Geothermal power, in particular, differs from other RE technologies with its ability to provide reliable, stable baseload power. While energy harnessed from solar, wind, and hydro resources all help in decarbonizing our grid, they pose the problem of intermittency and seasonality of supply, such as during night times when there is no sunlight or during seasons of weak wind currents.
Being a reliable 24/7 source of clean, renewable energy that has minimal carbon emissions makes geothermal definitely better than non-RE sources of power. Moreover, geothermal energy is indigenous and is not susceptible to external fluctuations of fuel supply and prices as the Philippines naturally possesses abundant geothermal resources, which EDC has already been harnessing for 45 years.
Can renewable energy provide 24/7 power? Geothermal can! It’s the most stable source of baseload power among all RE sources. That’s why it’s Geo 24/7.
Furthermore, geothermal energy can be sustained indefinitely given two conditions: the prudent management of the resource and the protection of the watershed, which replenishes the resource. Given its importance in the renewable energy effort, EDC has enacted measures to sustain its geothermal resources by planting, growing, and maintaining lush forests in its geothermal watersheds.
EDC, through the initiative of its Chairman Emeritus Oscar M. Lopez, ramped up its reforestation program when it launched the BINHI greening legacy program in 2008 to bridge forest gaps and bring back to abundance 96 of the country’s threatened Philippine native tree species through its BINHI greening legacy.
Since then, EDC has already reforested close to 10,000 hectares in its geothermal areas, with over 6 million BINHI seedlings planted.
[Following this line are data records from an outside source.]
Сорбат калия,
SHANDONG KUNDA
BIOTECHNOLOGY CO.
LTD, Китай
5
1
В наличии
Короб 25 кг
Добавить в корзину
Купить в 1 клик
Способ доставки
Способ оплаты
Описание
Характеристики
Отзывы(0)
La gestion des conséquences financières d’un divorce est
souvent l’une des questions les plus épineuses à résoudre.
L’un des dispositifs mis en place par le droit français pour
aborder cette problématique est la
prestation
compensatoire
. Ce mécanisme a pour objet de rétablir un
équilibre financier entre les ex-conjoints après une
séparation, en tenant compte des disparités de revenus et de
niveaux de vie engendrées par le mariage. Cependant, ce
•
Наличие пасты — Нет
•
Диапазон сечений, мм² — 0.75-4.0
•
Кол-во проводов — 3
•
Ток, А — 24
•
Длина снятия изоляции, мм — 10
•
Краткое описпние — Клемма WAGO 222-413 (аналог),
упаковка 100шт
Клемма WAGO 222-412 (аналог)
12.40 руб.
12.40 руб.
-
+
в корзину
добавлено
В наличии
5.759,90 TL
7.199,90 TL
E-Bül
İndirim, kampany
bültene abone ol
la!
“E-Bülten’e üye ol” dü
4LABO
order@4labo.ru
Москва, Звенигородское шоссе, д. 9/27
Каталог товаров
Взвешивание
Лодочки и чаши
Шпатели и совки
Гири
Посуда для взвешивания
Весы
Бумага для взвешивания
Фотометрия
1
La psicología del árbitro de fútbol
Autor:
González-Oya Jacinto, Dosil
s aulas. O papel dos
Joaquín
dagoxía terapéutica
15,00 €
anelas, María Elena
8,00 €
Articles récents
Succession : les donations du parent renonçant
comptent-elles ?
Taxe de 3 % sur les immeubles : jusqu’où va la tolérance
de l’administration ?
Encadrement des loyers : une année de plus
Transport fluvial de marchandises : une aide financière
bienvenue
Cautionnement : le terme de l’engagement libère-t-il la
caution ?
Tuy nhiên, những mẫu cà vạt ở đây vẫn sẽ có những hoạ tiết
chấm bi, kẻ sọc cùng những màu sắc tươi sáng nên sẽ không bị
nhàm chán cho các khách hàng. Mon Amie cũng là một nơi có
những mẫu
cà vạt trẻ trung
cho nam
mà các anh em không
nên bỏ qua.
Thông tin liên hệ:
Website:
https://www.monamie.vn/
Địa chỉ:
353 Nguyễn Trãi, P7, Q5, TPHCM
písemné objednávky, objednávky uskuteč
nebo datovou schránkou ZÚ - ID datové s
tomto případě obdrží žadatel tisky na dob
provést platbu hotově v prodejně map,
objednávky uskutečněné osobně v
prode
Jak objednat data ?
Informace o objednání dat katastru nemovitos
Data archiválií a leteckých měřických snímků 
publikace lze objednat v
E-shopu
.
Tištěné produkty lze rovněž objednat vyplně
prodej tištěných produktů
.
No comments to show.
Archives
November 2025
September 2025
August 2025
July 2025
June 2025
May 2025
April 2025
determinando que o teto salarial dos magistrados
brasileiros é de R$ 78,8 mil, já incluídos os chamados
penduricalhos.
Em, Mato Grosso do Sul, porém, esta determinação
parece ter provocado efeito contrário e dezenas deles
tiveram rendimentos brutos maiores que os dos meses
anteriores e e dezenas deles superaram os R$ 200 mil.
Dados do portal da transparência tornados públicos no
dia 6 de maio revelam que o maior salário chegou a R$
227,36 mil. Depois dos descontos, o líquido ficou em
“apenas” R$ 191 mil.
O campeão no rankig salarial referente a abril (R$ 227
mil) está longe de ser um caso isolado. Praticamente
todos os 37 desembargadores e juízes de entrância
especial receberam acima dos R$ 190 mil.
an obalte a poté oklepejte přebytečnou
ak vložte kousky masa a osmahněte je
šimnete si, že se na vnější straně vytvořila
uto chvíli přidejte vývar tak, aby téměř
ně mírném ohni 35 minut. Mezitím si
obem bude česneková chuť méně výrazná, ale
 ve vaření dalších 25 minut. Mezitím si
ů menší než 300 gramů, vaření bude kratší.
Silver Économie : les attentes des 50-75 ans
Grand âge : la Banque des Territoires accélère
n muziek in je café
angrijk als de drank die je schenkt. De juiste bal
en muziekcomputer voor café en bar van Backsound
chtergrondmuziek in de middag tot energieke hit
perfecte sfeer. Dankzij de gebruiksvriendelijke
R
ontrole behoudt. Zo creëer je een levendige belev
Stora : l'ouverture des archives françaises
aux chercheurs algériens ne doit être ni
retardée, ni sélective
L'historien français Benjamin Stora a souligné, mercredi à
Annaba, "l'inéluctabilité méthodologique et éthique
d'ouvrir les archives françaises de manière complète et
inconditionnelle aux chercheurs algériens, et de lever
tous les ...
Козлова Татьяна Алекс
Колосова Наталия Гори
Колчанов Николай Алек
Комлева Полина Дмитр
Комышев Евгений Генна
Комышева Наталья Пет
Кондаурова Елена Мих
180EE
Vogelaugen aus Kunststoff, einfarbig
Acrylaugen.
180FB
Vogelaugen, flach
“With EDC’s massive reforestation efforts through our BINHI program, EDC has become a carbon negative company, meaning the minimal CO2 we produce is offset by all the CO2 absorbed by our reforested watersheds,” Mr. Lopez said.
But the company realizes that its efforts alone cannot bring the Philippines to a future with net-zero carbon emissions.
“Cooling down the planet’s temperature requires all humanity to take paradigm shifts in the ways that we think, live, and do business,” Mr. Lopez said.
“Nowhere is this need for paradigm shift more urgent than in the energy business — a business that contributes a lot to global warming and climate change. To help reverse global warming, RE sources must play a massive role in the energy business. They have to replace a lot of carbon-intensive power plants.”
In this expanded role, EDC is pursuing a program to develop new renewable energy facilities not only in the country but also overseas. In providing more options for customers and business partners, EDC hopes that it can collaborate with like-minded entities in shifting the world away from fossil fuels.
“Shifting to EDC’s Geo 24/7 will enable contestable customers to become one of the company’s regenerative partners that not only power their business better through clean, reliable, cost-competitive RE but also enjoy value-added services that include participation in EDC’s environmental and regenerative projects,” said Atty. Allan V. Barcena, head of EDC’s Corporate Social Responsibility and Public Relations Group.
“Similar to telco customers, qualified power consumers with monthly electricity consumption of at least 100 kilowatts now have the power of choice for their source and provider of electricity that will have a huge impact not only on their business or institution but also on our planet and the society. They now can personally take a stand for the environment, to reduce their carbon footprint as their contribution to fighting climate change, to establish their reputation/brand as a model not only for sustainability but for the next best practice of regenerative development by simply choosing where to buy electricity.”